Ritme van het Zwaanshals
Teahouse Al-Hoceima, Zwaanshals 394
Zwaanshals 394/ Rotterdam
Process-oriented artistic interventions
2002 - 2006
Teahouse Al-Hoceima was a project Daniela Swarowsky started in April 2002, as part of her commission by the Zwaanshalsfestival, part of Weekenden van Noord. Al-Hoceima was a traditional Moroccan teahouse in the Old North district of Rotterdam only visited by Moroccan men. During that time, she went to Zwaanshals on a daily basis for her research but had no office on the street and was missing a suitable meeting place: a place to sit, drink coffee, think and write. As an experiment, she decided to make Al-Hoceima into her meeting place. Undertaking a friendly invasion into a previously male-only territory, she confronted herself -as well as the customers- with her presence in the teahouse.
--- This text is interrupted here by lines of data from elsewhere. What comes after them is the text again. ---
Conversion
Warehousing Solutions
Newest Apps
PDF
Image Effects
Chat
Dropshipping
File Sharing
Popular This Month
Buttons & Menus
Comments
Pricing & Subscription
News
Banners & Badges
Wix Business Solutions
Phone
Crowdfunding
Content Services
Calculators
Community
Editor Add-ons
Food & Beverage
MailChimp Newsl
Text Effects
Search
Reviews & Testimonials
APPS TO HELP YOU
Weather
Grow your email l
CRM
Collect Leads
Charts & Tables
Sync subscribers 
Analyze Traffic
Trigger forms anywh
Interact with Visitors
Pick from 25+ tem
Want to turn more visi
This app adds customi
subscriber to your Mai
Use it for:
To her surprise, she was very well received. After many talks marking the beginning of a dialogue that would continue for four years, she offered to help improving the teahouse's interior. She commissioned Ona Jaruseviciute to produce a huge, colorful wall painting consisting of a mix of symbols from different countries of the Muslim world. It was hung prominently on the entire length of one wall.
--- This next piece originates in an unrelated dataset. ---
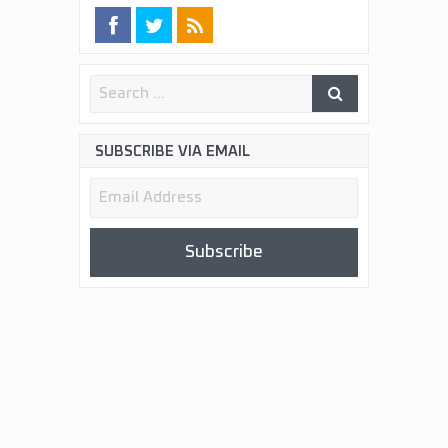
SUBSCRIBE VIA EMAIL
Email
Address
Subscribe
It also struck her that although a great portion of Zwaanshals' population is Moroccan, there were no Moroccan restaurants or fast food shops in the whole area. Daniela Swarowsky considers food a first and important step to overcome cultural barriers. Therefore, she initiated together with the owners a series of couscous dinners and music events at Al-Hoceima. She invited friends and acquaintances to join, asked the local Moroccan and Turkish music stores to lend them their 'best of' selections and asked different musicians and artists to play live. The two 'Nights @ Al Hoceima' were a big success. This kind of sharing and celebrating between people from different ethnic and social backgrounds who usually seem to live on different islands had an almost cathartic effect on the participants. The joyful eating, dancing and making music together broke the walls of distrust and ignorance. For a short moment in time, a small imaginary bridge seemed possible.
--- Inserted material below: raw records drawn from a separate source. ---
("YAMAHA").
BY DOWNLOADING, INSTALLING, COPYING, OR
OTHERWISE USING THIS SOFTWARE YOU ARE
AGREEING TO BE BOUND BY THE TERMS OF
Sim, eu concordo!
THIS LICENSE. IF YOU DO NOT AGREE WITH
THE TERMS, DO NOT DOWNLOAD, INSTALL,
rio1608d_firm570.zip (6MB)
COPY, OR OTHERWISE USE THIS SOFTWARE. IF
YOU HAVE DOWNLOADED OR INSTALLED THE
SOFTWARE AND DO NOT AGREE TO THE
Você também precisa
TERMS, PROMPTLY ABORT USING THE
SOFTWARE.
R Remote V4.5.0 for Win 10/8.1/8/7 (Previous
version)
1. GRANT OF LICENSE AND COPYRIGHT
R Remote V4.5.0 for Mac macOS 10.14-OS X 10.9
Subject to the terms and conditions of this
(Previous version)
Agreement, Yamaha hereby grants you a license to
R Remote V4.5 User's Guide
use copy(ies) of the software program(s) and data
After only two of these events, the 'Nights @ Al Hoceima' quickly became very popular with a mostly art-related crowd, ever hungry for the new. They outnumbered the local migrants who normally frequented Al-Hoceima. The Moroccans became outsiders in their own place, all seats reserved by the artist-invaders. That's when Daniela Swarowsky became very aware of the 'exoticism' of this event and her role: paternalizing researcher or interventionist? Finding no quick solution in how to counter-balance this development, the main effort became to help Al-Hoceima to attract a diverse mix of customers and to get away from their Moroccan-only island.